** What you need to do **
Return every line from the records below that has the word "Distrito".

[Transcribed page contents]
++++++

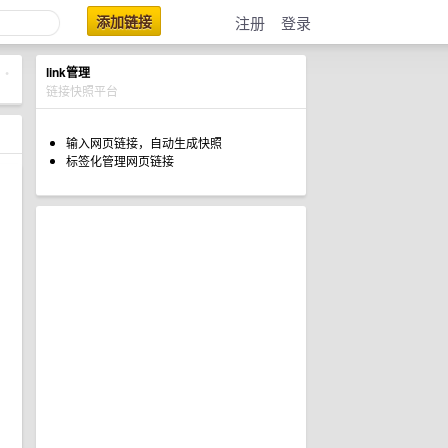
添加链接
注册
登录
link管理
•
链接快照平台
输入网页链接，自动生成快照
标签化管理网页链接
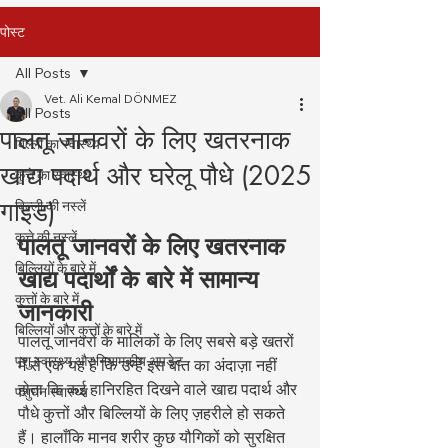
पोस्ट
All Posts
Vet. Ali Kemal DÖNMEZ
All Posts
पालतू जानवरों के लिए खतरनाक
बिल्ली का स्वास्थ्य
खाद्य पदार्थ और घरेलू पौधे (2025
कुत्ते का स्वास्थ्य
गाइड)
बिल्ली की नस्लें
कुत्ते की नस्लें
पालतू जानवरों के लिए खतरनाक 
बिल्लियों के बारे में
खाद्य पदार्थों के बारे में सामान्य 
कुत्तों के बारे में
जानकारी
बिल्लियों और कुत्तों के बारे में
पालतू जानवरों के मालिकों के लिए सबसे बड़े खतरों 
पशु स्वास्थ्य और नियामकीय अपडेट
में से एक यह है कि उन्हें इस बात का अंदाज़ा नहीं 
होता कि कई हानिरहित दिखने वाले खाद्य पदार्थ और 
पशुधन स्वास्थ्य
पौधे कुत्तों और बिल्लियों के लिए ज़हरीले हो सकते 
हैं। हालाँकि मानव शरीर कुछ यौगिकों को सुरक्षित 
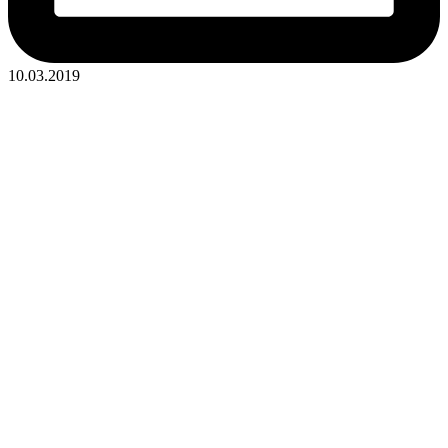
10.03.2019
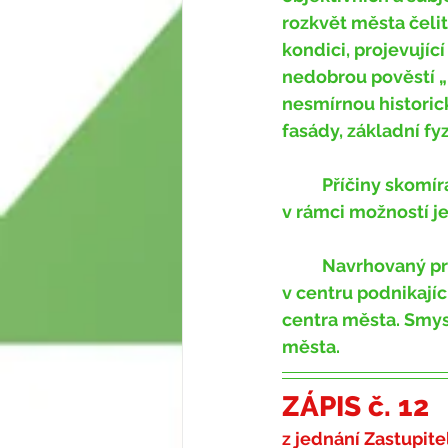
rozkvět města čelit
kondici, projevujíc
nedobrou pověstí „
nesmírnou historic
fasády, základní fy
	Příčiny skomírání centra jsou sice z největší míry mimo vlastní centrum, nicméně 
v rámci možností je
	Navrhovaný pracovní tým by připravoval ve spolupráci s městským architektem, 
v centru podnikajíc
centra města. Smys
města.
ZÁPIS č. 12
z jednání Zastupite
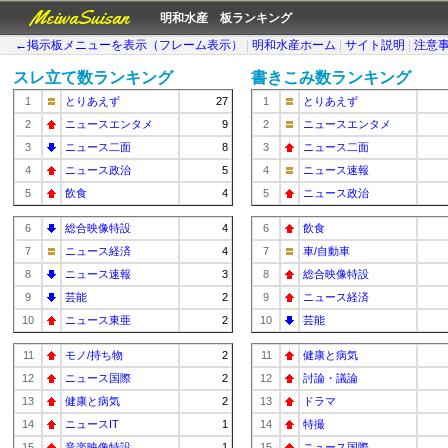
MeiwaSuisan
明和水産 板ランキング
←掲示板メニューを表示（フレーム表示）
|
明和水産ホーム
|
サイト説明
|
注意
スレ立て数ランキング
書きこみ数ランキング
1
とりあえず
27
1
とりあえず
2
ニュースエンタメ
9
2
ニュースエンタメ
3
ニュース二面
8
3
ニュース二面
4
ニュース政治
5
4
ニュース速報
5
飲食
4
5
ニュース政治
6
総合映像特設
4
6
飲食
7
ニュース経済
4
7
車/自動車
8
ニュース速報
3
8
総合映像特設
9
芸能
2
9
ニュース経済
10
ニュース東亜
2
10
芸能
11
モノ/持ち物
2
11
健康と病気
12
ニュース国際
2
12
討論・議論
13
健康と病気
2
13
ドラマ
14
ニュースIT
1
14
特撮
15
音楽映像特設
1
15
ニュース国際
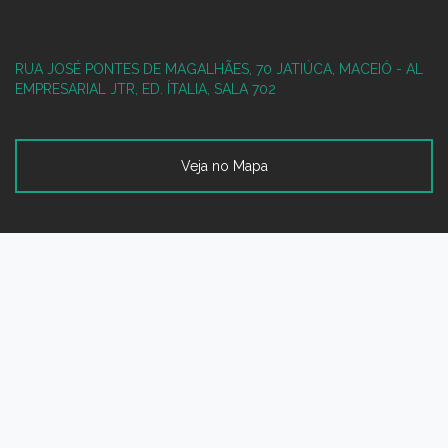
RUA JOSÉ PONTES DE MAGALHÃES, 70
JATIÚCA, MACEIÓ - AL
EMPRESARIAL JTR, ED. ÍTALIA, SALA 702
Veja no Mapa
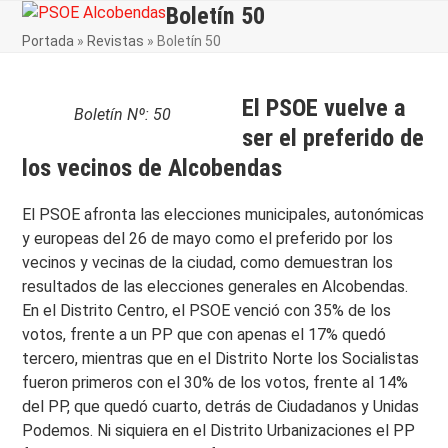
Skip
Boletín 50
Open
Close
to
Portada
»
Revistas
»
Boletín 50
mobile
mobile
content
menu
menu
El PSOE vuelve a
Boletín Nº: 50
ser el preferido de
los vecinos de Alcobendas
El PSOE afronta las elecciones municipales, autonómicas
y europeas del 26 de mayo como el preferido por los
vecinos y vecinas de la ciudad, como demuestran los
resultados de las elecciones generales en Alcobendas.
En el Distrito Centro, el PSOE venció con 35% de los
votos, frente a un PP que con apenas el 17% quedó
tercero, mientras que en el Distrito Norte los Socialistas
fueron primeros con el 30% de los votos, frente al 14%
del PP, que quedó cuarto, detrás de Ciudadanos y Unidas
Podemos. Ni siquiera en el Distrito Urbanizaciones el PP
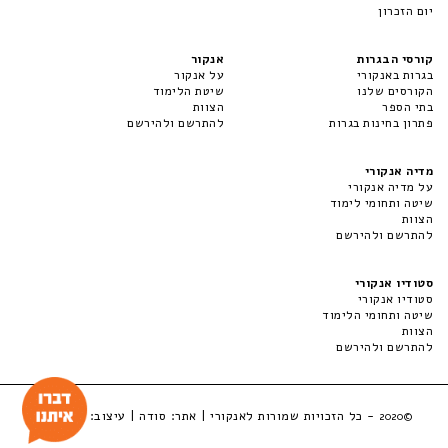
יום הזכרון
קורסי הבגרות
אנקור
בגרות באנקורי
על אנקור
הקורסים שלנו
שיטת הלימוד
בתי הספר
הצוות
פתרון בחינות בגרות
להתרשם ולהירשם
מדיה אנקורי
על מדיה אנקורי
שיטה ותחומי לימוד
הצוות
להתרשם ולהירשם
סטודיו אנקורי
סטודיו אנקורי
שיטה ותחומי הלימוד
הצוות
להתרשם ולהירשם
- כל הזכויות שמורות לאנקורי | אתר:
סודה
| עיצוב:
LuckyBox
©2020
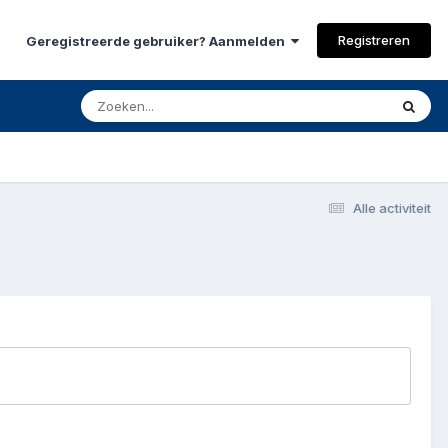
Registreren
Geregistreerde gebruiker? Aanmelden
Alle activiteit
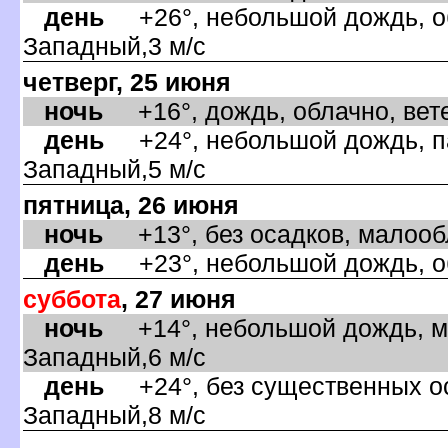
день
+26°, небольшой дождь, об
Западный,3 м/с
четверг, 25 июня
ночь
+16°, дождь, облачно, вете
день
+24°, небольшой дождь, па
Западный,5 м/с
пятница, 26 июня
ночь
+13°, без осадков, малообл
день
+23°, небольшой дождь, об
суббота
, 27 июня
ночь
+14°, небольшой дождь, ма
Западный,6 м/с
день
+24°, без существенных оса
Западный,8 м/с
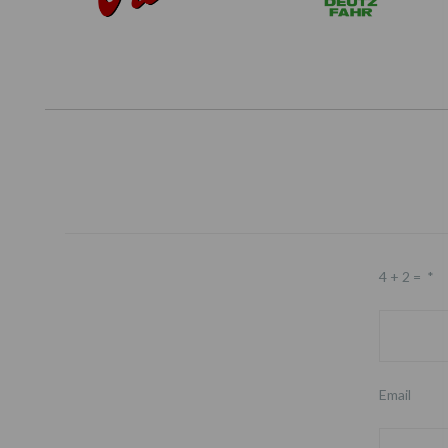
4 + 2 =
*
Email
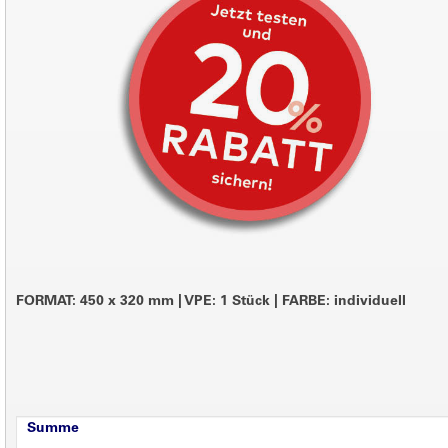
FORMAT: 450 x 320 mm
|
VPE: 1 Stück
|
FARBE: individuell
Summe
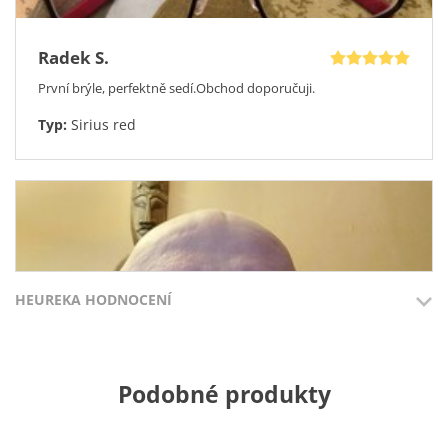
Radek S.
První brýle, perfektně sedí.Obchod doporučuji.
Typ:
Sirius red
HEUREKA HODNOCENÍ
Přidáno 3.8.2026
Přidáno 27.7
Podobné produkty
100%
100%
Jaroslav N.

++++++

** The answer **
En el Distrito Centro, el PSOE venció con 35% de los
tercero, mientras que en el Distrito Norte los Socialistas
Podemos. Ni siquiera en el Distrito Urbanizaciones el PP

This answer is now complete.